"Though this be madness, yet there is method in't."

I can go back and forth from acting to actually feeling without even paying a toll.


But the best acting is realistic, so this might be a good strategy. I act to accommodate others. Altruism is just a philosophical term for people-pleasing. I’m always so concerned about my ratings; is everyone watching. Are they being entertained. I’M DOING IT RIGHT NOW.

If I could go from listening to a favor to a compliment to a thank you card to a – and just never think about me. I’m not selfless, I have a self ThankYouVeryMuch, but it’s in someone else’s safe deposit box. That’s the only place for it. I don’t have anywhere to put it. I make a good pet, unlike jack russell terriers, which are quite crazy even if you feed them, which is unfortunate because after Frasier became such a big hit, everyone went to buy one and then regretted it. But they’re animals, after all, they’re animals, we can’t expect them to act…
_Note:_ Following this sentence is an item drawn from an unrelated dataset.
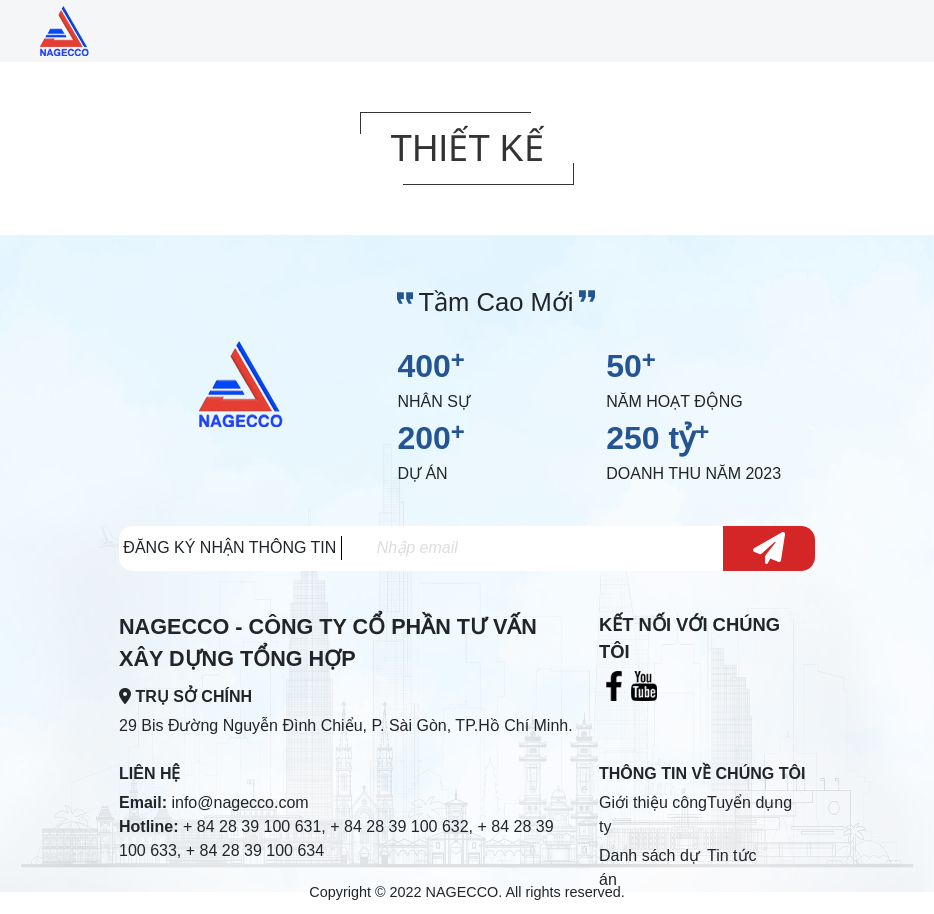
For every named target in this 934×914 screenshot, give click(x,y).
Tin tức (732, 855)
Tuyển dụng (749, 802)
My heart is sick. And my mind just looks at him and snickers, “you pussy. go to work. go do something for someone.” He’s right and I hate him for it. I hate them both and I hate myself for letting them live with me. Why did I spend twenty minutes researching pastor gay sex scandals. You can’t keep it together you can’t keep it apart and you’re going to get off and it’s going to get out there and you’ll be gone baby gone or going going gone or going for broke and if you’d Just Get A Grip You’re Not God He Just Gave You A Chance. I will start crying or yawning, whichever happens first.

I can’t be what you want do you understand that? I can’t be what I think you want.

I’m making an appointment with Paige tomorrow. She massagewashes my head with shampoo that smells like tree excrement (it’s superb to the hundredth power) and then cuts my hair one section at a time and is comfortable with long silences and asks me what I’m reading right now.


I read the lettering on the awning.  I read the lettering on the door.  I read the lettering on the Preferred Customer Card in my hand.

Then I walked in.

I made certain not to notice everyone noticing me.  I scanned the shelves uncertainly, then made a little-lamb-lost-in-the-storm face at the woman behind the counter.  “Could you help me?”  I asked, at once humble and confident (the signature of charm).  She smiled.  “Sure.  What is it?”  I looked at the card, then at her.  “My wife wanted me to pick up her – ” I paused, grinned at my ignorance, and made an ambiguous gesture.  “Her – foundation?”  She guessed, encouraging.  “Yeah,” I leaned in and stage whispered the confession, “she asked me this morning if I remembered what kind, and I said ‘of course I do,’ but I don’t.  But I don’t want her to know that,” and then I offered the card, “could you look that up?”  She smiled again as she took the card, “Of course.”  I beamed, a quarterback correctly answering a Trigonometry question.

She started typing just as someone else started tapping their fingernails on the counter – they duelled for a bit, then her voice declared it a draw: “It’s called medium beige.  Let me get that for you.”  She opened a drawer, took out a container, wrapped it up and handed it to me.  “Thank you so much,” I gushed, like I was meeting a celebrity and getting out of a speeding ticket at the same time.  “I’m glad I could help,” she said, stamping the card and charging my Visa.  I thanked her again and thought,

I could just tell them it’s for me.

But then I couldn’t play this character anymore.